EXERCISE AIM: For this exercise, print the listing below exactly, without its pictures.

-------- RECORDED DATA --------

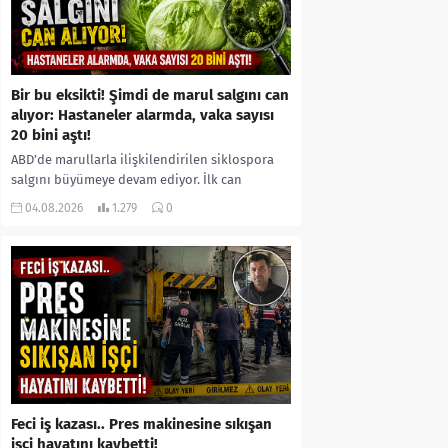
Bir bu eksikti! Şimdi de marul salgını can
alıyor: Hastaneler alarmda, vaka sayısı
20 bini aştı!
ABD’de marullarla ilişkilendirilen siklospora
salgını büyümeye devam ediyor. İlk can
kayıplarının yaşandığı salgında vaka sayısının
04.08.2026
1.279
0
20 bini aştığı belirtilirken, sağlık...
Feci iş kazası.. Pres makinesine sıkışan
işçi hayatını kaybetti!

--------

ANSWER AREA:
Bir bu eksikti! Şimdi de marul salgını can
alıyor: Hastaneler alarmda, vaka sayısı
20 bini aştı!
ABD’de marullarla ilişkilendirilen siklospora
salgını büyümeye devam ediyor. İlk can
kayıplarının yaşandığı salgında vaka sayısının
04.08.2026
1.279
0
20 bini aştığı belirtilirken, sağlık...
Feci iş kazası.. Pres makinesine sıkışan
işçi hayatını kaybetti!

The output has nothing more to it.